Soutenir la création à travers différentes formes de résidences, mettre en relation les créateurs avec la richesse de l’environnement territorial aussi bien local, départemental que régional, impliquer les habitants et les acteurs culturels, touristiques et économiques du territoire, tels sont les objectifs de l’association Maison de la Tour/Le Cube, implantée à Valaurie. Ses activités ont lieu principalement dans l’espace de l’ancienne maison consulaire, la Maison de la Tour, et au Cube, lieu de résidence d’artistes créé en 2011. Sa singularité se situe dans la réflexion sur les relations création et territoire et dans l’inlassable exploration des formes artistiques, mises en lumière ici par Dominique Liautard-Philippot, chargée de projets.

Auteur-e-s :
Dominique Liautard-Philippot / Q+E

Q+E : L’association met en place chaque année une programmation culturelle à travers des résidences, des expositions, des rencontres… et propose également des événements dans le domaine du spectacle vivant. Plusieurs formes de résidences sont en cours, notamment la résidence-mission. Pouvez-vous définir sa spécificité et quel est le projet conduit actuellement ?

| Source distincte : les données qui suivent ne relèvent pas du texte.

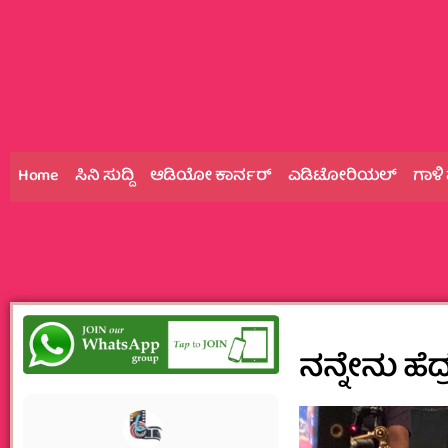
Home
ಸಿನಿ ಸುದ್ದಿ
ಆಡಿಯೋ ಕಾರ್ನರ್
ಎಡಿಟೋರಿಯಲ್
ಗಾಳಿ
ನನ್ನೇನು‌ ಹೆದ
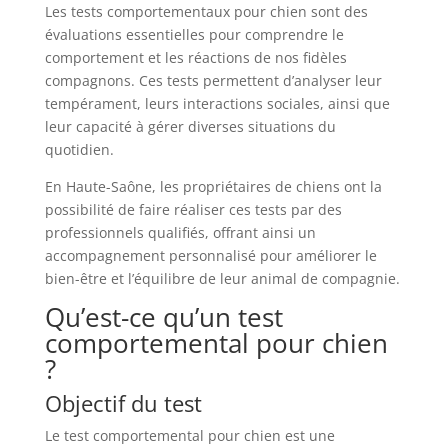
Les tests comportementaux pour chien sont des
évaluations essentielles pour comprendre le
comportement et les réactions de nos fidèles
compagnons. Ces tests permettent d’analyser leur
tempérament, leurs interactions sociales, ainsi que
leur capacité à gérer diverses situations du
quotidien.
En Haute-Saône, les propriétaires de chiens ont la
possibilité de faire réaliser ces tests par des
professionnels qualifiés, offrant ainsi un
accompagnement personnalisé pour améliorer le
bien-être et l’équilibre de leur animal de compagnie.
Qu’est-ce qu’un test
comportemental pour chien
?
Objectif du test
Le test comportemental pour chien est une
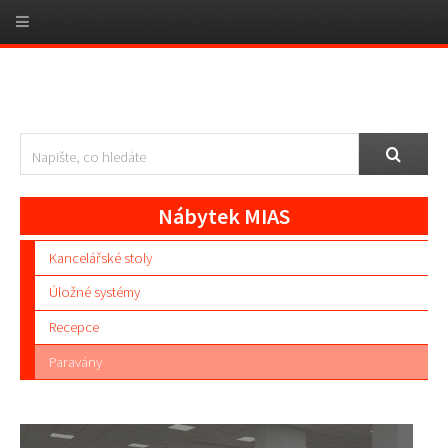
Nábytek MIAS
Kancelářské stoly
Úložné systémy
Recepce
Paravány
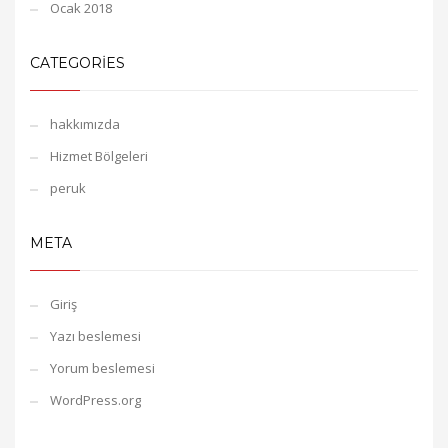
Ocak 2018
CATEGORIES
hakkımızda
Hizmet Bölgeleri
peruk
META
Giriş
Yazı beslemesi
Yorum beslemesi
WordPress.org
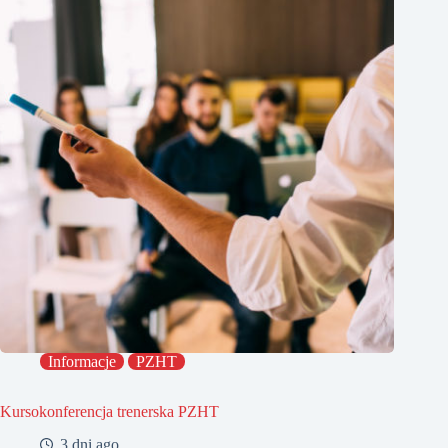
Informacje
PZHT
Kursokonferencja trenerska PZHT
3 dni ago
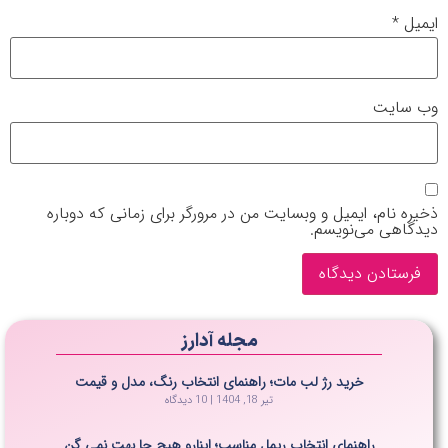
ایمیل
*
وب‌ سایت
ذخیره نام، ایمیل و وبسایت من در مرورگر برای زمانی که دوباره
دیدگاهی می‌نویسم.
مجله آدارز
خرید رژ لب مات؛ راهنمای انتخاب رنگ، مدل و قیمت
تیر 18, 1404
10 دیدگاه
راهنمای انتخاب ریمل مناسب؛ اینارو هیچ جا بهت نمی گن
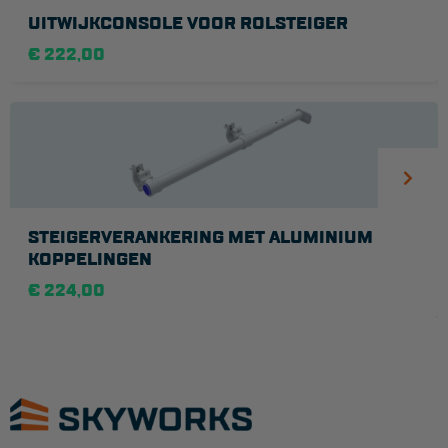
UITWIJKCONSOLE VOOR ROLSTEIGER
€ 222,00
STEIGERVERANKERING MET ALUMINIUM
KOPPELINGEN
€ 224,00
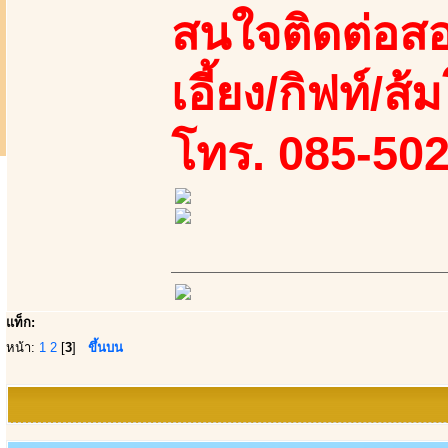
สนใจติดต่อสอ
เอี้ยง/กิฟท์/ส
โทร. 085-50
แท็ก:
หน้า:
1
2
[
3
]
ขึ้นบน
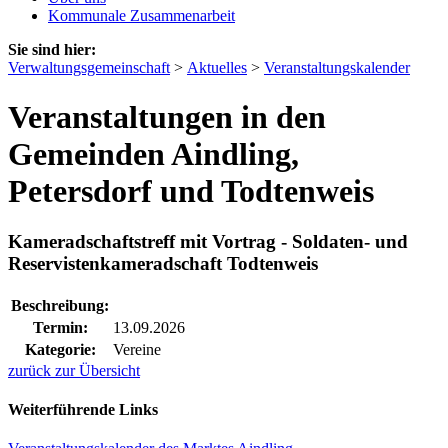
Kommunale Zusammenarbeit
Sie sind hier:
Verwaltungsgemeinschaft
>
Aktuelles
>
Veranstaltungskalender
Veranstaltungen in den
Gemeinden Aindling,
Petersdorf und Todtenweis
Kameradschaftstreff mit Vortrag - Soldaten- und
Reservistenkameradschaft Todtenweis
Beschreibung:
Termin:
13.09.2026
Kategorie:
Vereine
zurück zur Übersicht
Weiterführende Links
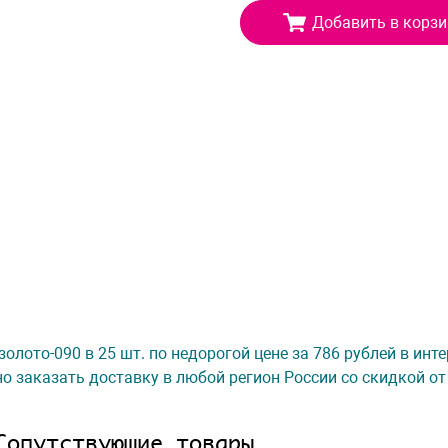
Добавить в корзи
олото-090 в 25 шт. по недорогой цене за 786 рублей в инт
о заказать доставку в любой регион России со скидкой от
Сопутствующие товары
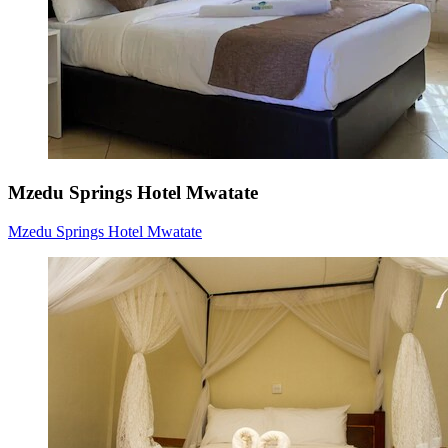
Mzedu Springs Hotel Mwatate
Mzedu Springs Hotel Mwatate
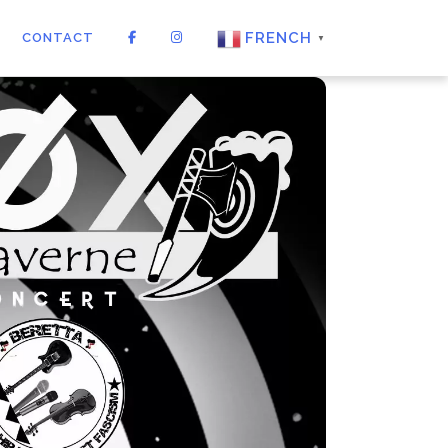
FRENCH
CONTACT
▼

DLP – La résidence-mission par rapport à la résidence de création est une résidence qui a pour objet non pas de produire une œuvre mais de partager sur le territoire des pratiques et des process de création ; ainsi ce n’est pas le résultat qui est intéressant. Les deux artistes en résidence actuellement, Linda Sanchez et Baptiste Croze, ont répondu à un appel d’offre émis par Angle art contemporain (Saint-Paul-Trois-Châteaux), Atelier Chroma (Saoü) et nous (Valaurie). Ces trois structures, à la demande de la DRAC/Action culturelle, du Département de la Drôme et de la Délégation Académique des Arts et de la Culture/Education nationale nous ont proposé de concevoir une résidence sur nos trois territoires nommée ’’Partage de pratiques artistiques contemporaines : Itinérance sur un territoire’’.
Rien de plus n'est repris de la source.